SEE: Why your organization ought to think about implementing DNS safety extensions
Paul Rascagneres, risk researcher at Volexity and an creator of the publication, advised TechRepublic in a written interview the corporate doesn’t precisely understand how the risk actors selected the ISP.
“The attackers probably did some research or reconnaissance to identify what is the victim’s ISP,” he wrote. “We don’t know if other ISPs have been compromised; it is complicated to identify it from the outside. StormBamboo is an aggressive threat actor. If this operating mode was a success for them, they could use it on other ISPs for other targets.”
Reputable replace mechanisms being abused
A number of software program distributors have been focused by this assault.
As soon as a DNS request from customers was despatched to the compromised DNS server, it answered with an attacker-controlled IP tackle that delivered an actual replace for the software program — but with an attacker’s payload.
The Volexity report confirmed that a number of software program distributors utilizing insecure replace workflows have been involved and supplied an instance with a software program named 5KPlayer.
The software program checks for updates for “YoutubeDL” each time it’s began. The verify is finished by requesting a configuration file, which signifies if a brand new model is offered. If that’s the case, it’s downloaded from a particular URL and executed by the official utility.
But the compromised ISP’s DNS will lead the appliance to a modified configuration file, which signifies there may be an replace, however delivers a backdoored YoutubeDL package deal.
The malicious payload is a PNG file containing both MACMA or POCOSTICK/MGBot malware, relying on the working system requesting the replace. MACMA infects MacOS, whereas POCOSTICK/MGBot infects Microsoft Home windows working techniques.
Malicious payloads
POCOSTICK, also called MGBot, is a customized malware probably developed by StormBamboo, because it has not been utilized by another group, based on ESET. The malware has existed since 2012 and consists of a number of modules enabling keylogging, file stealing, clipboard interception, audio streams seize, cookie, and credential theft.
Conversely, MACMA permits keylogging, sufferer gadget fingerprinting, and display screen and audio seize. It additionally offers a command line to the attacker and has file-theft capabilities. Google initially reported in 2021 the presence of MACMA malware, utilizing watering gap assaults to be deployed.
The Google assault was not attributed to a risk actor, but it focused guests of Hong Kong web sites for a media outlet and a outstanding pro-democracy labor and political group, based on Google. This assault aligns with StormBamboo’s concentrating on.
Volexity additionally seen important code similarities between the most recent MACMA model and one other malware household, GIMMICK, utilized by the StormCloud risk actor.
Lastly, in a single case following a sufferer’s macOS gadget compromise, Volexity noticed the attacker deploy a malicious Google Chrome extension.

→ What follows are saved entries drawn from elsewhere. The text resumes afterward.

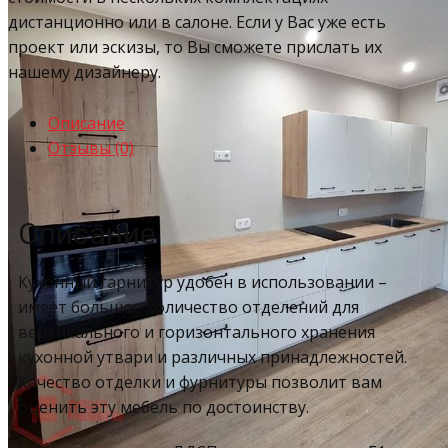
дистанционно или в салоне. Если у Вас уже есть
проект или эскизы, то Вы сможете прислать их
нашему дизайнеру.
Описание
Отзывы (0)
Описание
Кухонный гарнитур удобен в использовании –
имеет большое количество отделений для
вертикального и горизонтального хранения
кухонной утвари и различных принадлежностей.
Качество отделки и фурнитуры позволит вам
оценить эту мебель по достоинству.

The obfuscated code permits the attacker to exfiltrate the browser’s cookies to an attacker-controlled Google Drive account.
How can software program distributors defend customers from cyber threats?
Rascagneres advised TechRepublic that Volexity recognized a number of focused insecure replace mechanisms from completely different software program: 5k Participant, Fast Heal, Sogou, Rainmeter, Partition Wizard, and Corel.
Questioned about easy methods to defend and enhance the replace mechanisms on the software program vendor stage, the researcher insists that “the software editors should enforce HTTPS update mechanism and check the SSL certificate of the website where the updates are downloaded. Additionally, they should sign the updates and check this signature before executing them.”
With a view to assist firms detect StormBamboo exercise on their techniques, Volexity offers YARA guidelines to detect the completely different payloads and recommends blocking the Indicators of Compromise the corporate offers.
Disclosure: I work for Development Micro, however the views expressed on this article are mine.